The artist converted the pumping station into a self-designed castle; partly as a physical film set, partly as 3D space in the computer. He then used this computer model to convert the site and building into a classic estate. Because the Pompgemaal and its CGI version (Generated Computer Imaging) fit seamlessly together, De Beijer was able to combine his on-site recordings with his own version of the estate. The aristocrat tries to maintain the grounds as best as possible, to make contact with the outside world and to keep (imaginary) intruders out. He uses his dated military experience to do patrols and man lookouts. From his point of view, the estate is one of the last places in Europe that still belong to the old world – and he
will do everything he can to preserve this.

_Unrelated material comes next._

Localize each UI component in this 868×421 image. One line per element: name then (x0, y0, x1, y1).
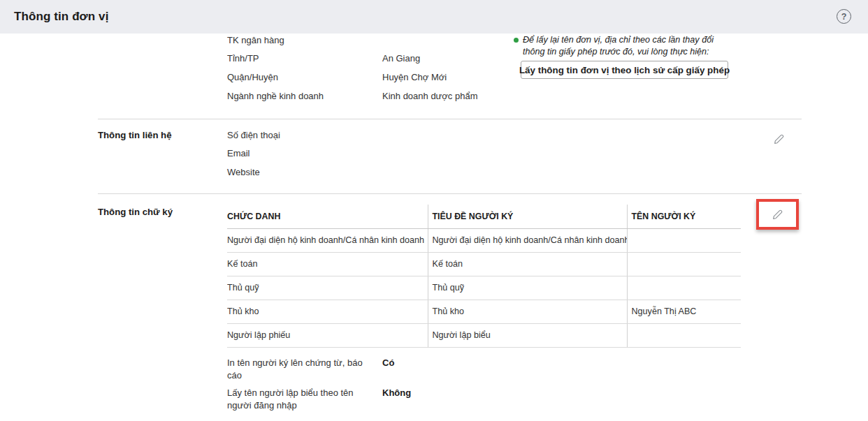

He tries to make contact with the outside world via a refurbished radio transmitter, but his methods and calling codes have become obsolete.
In the short film Foundation, the white man has become a relic who thinks his own world is crumbling while he tries to maintain an idealized world that has long since disappeared.

Foundation is a prelude to the artist’s first solo at dudokdegroot gallery in September 2024, I Have Seen the Future’.


In ‘I Have Seen the Future’, de Beijer extrapolated the idea of ‘Foundation’ and built an imaginary world based on the visions of the future from the 60s and 70s of his youth; Utopian wishful thinking at the time accumulated into a harsh confrontation with the excesses of the emerging consumer society. By clinging to the illusion of a glorious future, the residents of this ideal model society have ended up in a world where they desperately cling to an unworkable utopia that is constantly overtaken by reality.